_Data extracted from a collection_
-- Opening Marker --

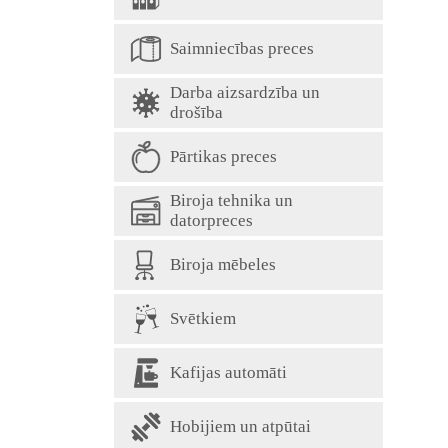
Saimniecības preces
Darba aizsardzība un
drošība
Pārtikas preces
Biroja tehnika un
datorpreces
Biroja mēbeles
Svētkiem
Kafijas automāti
Hobijiem un atpūtai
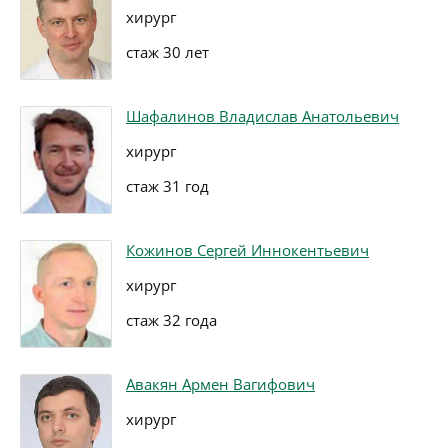
хирург
стаж 30 лет
Шафалинов Владислав Анатольевич
хирург
стаж 31 год
Кожинов Сергей Иннокентьевич
хирург
стаж 32 года
Авакян Армен Вагифович
хирург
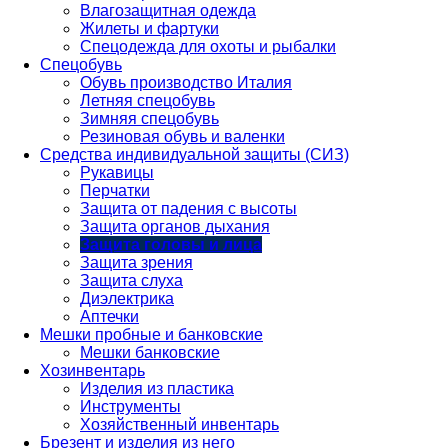
Влагозащитная одежда
Жилеты и фартуки
Спецодежда для охоты и рыбалки
Спецобувь
Обувь производство Италия
Летняя спецобувь
Зимняя спецобувь
Резиновая обувь и валенки
Средства индивидуальной защиты (СИЗ)
Рукавицы
Перчатки
Защита от падения с высоты
Защита органов дыхания
Защита головы и лица
Защита зрения
Защита слуха
Диэлектрика
Аптечки
Мешки пробные и банковские
Мешки банковские
Хозинвентарь
Изделия из пластика
Инструменты
Хозяйственный инвентарь
Брезент и изделия из него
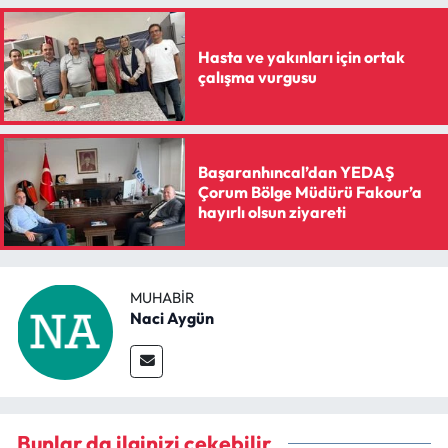
Siyaset
Hasta ve yakınları için ortak
Spor
çalışma vurgusu
Sungurlu Haberleri
Turizm
Başaranhıncal’dan YEDAŞ
Çorum Bölge Müdürü Fakour’a
Uğurludağ Haberleri
hayırlı olsun ziyareti
Yaşam
MUHABIR
Yayla Haber
Naci Aygün
Yemek Tarifleri
Yerel Haberler
Bunlar da ilginizi çekebilir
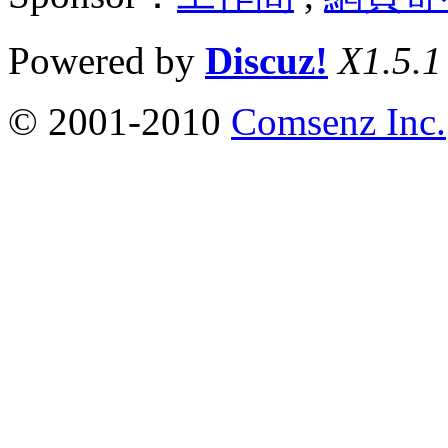
Powered by
Discuz!
X1.5.1
© 2001-2010
Comsenz Inc.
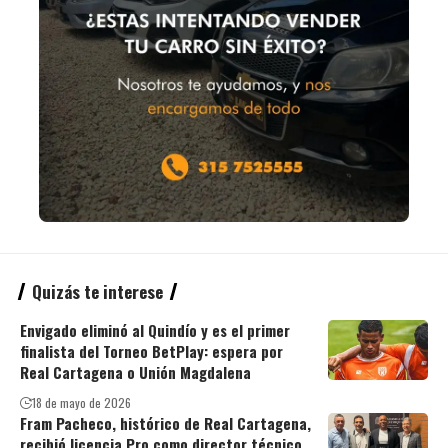
Quizás te interese
Envigado eliminó al Quindío y es el primer
finalista del Torneo BetPlay: espera por
Real Cartagena o Unión Magdalena
18 de mayo de 2026
Fram Pacheco, histórico de Real Cartagena,
recibió licencia Pro como director técnico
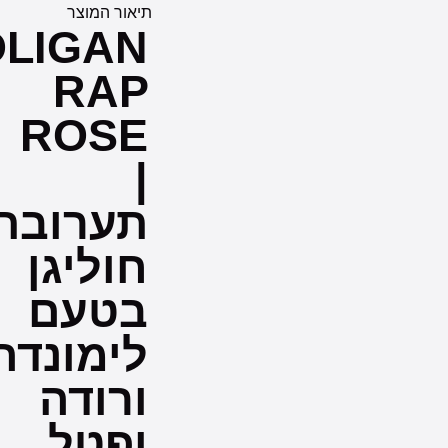
תיאור המוצר
HOOLIGAN
RAP
ROSE
|
תערובת
חוליגן
בטעם
לימונדה
ורודה
ופטל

-- Closing Marker --

_Directions for this task_
In the copy, include all records verbatim but no images.

_Reply to the exercise_
Saimniecības preces
Darba aizsardzība un
drošība
Pārtikas preces
Biroja tehnika un
datorpreces
Biroja mēbeles
Svētkiem
Kafijas automāti
Hobijiem un atpūtai
хирург
стаж 30 лет
Шафалинов Владислав Анатольевич
хирург
стаж 31 год
Кожинов Сергей Иннокентьевич
хирург
стаж 32 года
Авакян Армен Вагифович
хирург
Влагозащитная одежда
Жилеты и фартуки
Спецодежда для охоты и рыбалки
Спецобувь
Обувь производство Италия
Летняя спецобувь
Зимняя спецобувь
Резиновая обувь и валенки
Средства индивидуальной защиты (СИЗ)
Рукавицы
Перчатки
Защита от падения с высоты
Защита органов дыхания
Защита головы и лица
Защита зрения
Защита слуха
Диэлектрика
Аптечки
Мешки пробные и банковские
Мешки банковские
Хозинвентарь
Изделия из пластика
Инструменты
Хозяйственный инвентарь
Брезент и изделия из него
Siyaset
Hasta ve yakınları için ortak
Spor
çalışma vurgusu
Sungurlu Haberleri
Turizm
Başaranhıncal’dan YEDAŞ
Çorum Bölge Müdürü Fakour’a
Uğurludağ Haberleri
hayırlı olsun ziyareti
Yaşam
MUHABIR
Yayla Haber
Naci Aygün
Yemek Tarifleri
Yerel Haberler
Bunlar da ilginizi çekebilir
Powered by
Discuz!
X1.5.1
© 2001-2010
Comsenz Inc.
Quizás te interese
Envigado eliminó al Quindío y es el primer
finalista del Torneo BetPlay: espera por
Real Cartagena o Unión Magdalena
18 de mayo de 2026
Fram Pacheco, histórico de Real Cartagena,
recibió licencia Pro como director técnico
תיאור המוצר
HOOLIGAN
RAP
ROSE
|
תערובת
חוליגן
בטעם
לימונדה
ורודה
ופטל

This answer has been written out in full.